The court ultimately denied the motion for disqualification for essentially two reasons.  First, the court noted that “[a]ny potential malpractice action that may be commenced by the Trustee is not currently before me.”  On this point, the court also noted that any malpractice claim likely belonged to the debtors, not the estate, because the malpractice harmed only the debtors.[1]  Second, the court found it relevant that “Counsel’s competence, as mandated under Pa. R.P.C. 1.1, is the issue – not his integrity,” and “there has been no suggestion that Debtors are dissatisfied with Counsel’s services, and Counsel has not blamed Debtors for the errors in the schedules. . . .”

Although counsel thus won the disqualification battle, he may have lost the war.  The court went on to raise its statutory ability under 11 U.S.C. § 329 to order disgorgement of any unreasonable fees and ordered “Counsel to show cause why he should not be required to disgorge all compensation previously received in this case.”  The court further ordered “that Debtors are required to personally appear at the hearing on this matter so that the Court can determine whether Debtors understand the consequences of the Turnover Order and whether they understand they have a potential malpractice claim against Counsel, but wish him to continue to represent them in this case.”[2]

The full opinion is available here: In re Gress, No. 1:13-BK-06202 MDF, 2015 WL 1744165 (Bankr. M.D. Pa. Apr. 14, 2015).


[1]           See, e.g., O’Dowd v. Trueger, 233 F.3d 197, 204 (3d Cir. 2000). The bankruptcy court also questioned whether the trustee had standing even to bring the disqualification motion: “Though I am not persuaded that this expansive view of standing for disqualification of an opponent’s counsel is justified, based upon recent Third Circuit dicta that parties other than a former or current client may demand disqualification of opposing counsel, I will assume that the Trustee has standing to assert the disqualification issue.” See In re Pressman–Gutman Co., 459 F.3d 383, 402 n.20 (3d Cir. 2006).

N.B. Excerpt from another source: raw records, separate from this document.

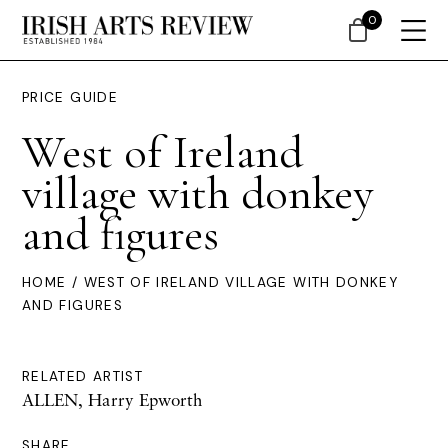
0
PRICE GUIDE
West of Ireland
village with donkey
and figures
HOME
/ WEST OF IRELAND VILLAGE WITH DONKEY
AND FIGURES
RELATED ARTIST
ALLEN, Harry Epworth
SHARE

[2]           On an attorney’s duty to disclose malpractice to the client, see for example N.J. Sup. Ct. Adv. Comm. on Prof’l Ethics Op. 684 (concluding that Rule 1.4 requires disclosure); Restatement (Third) of Law Governing Lawyers § 20 cmt. c (2000) (“If the lawyer’s conduct of the matter gives the client a substantial malpractice claim against the lawyer, the lawyer must disclose that to the client.”).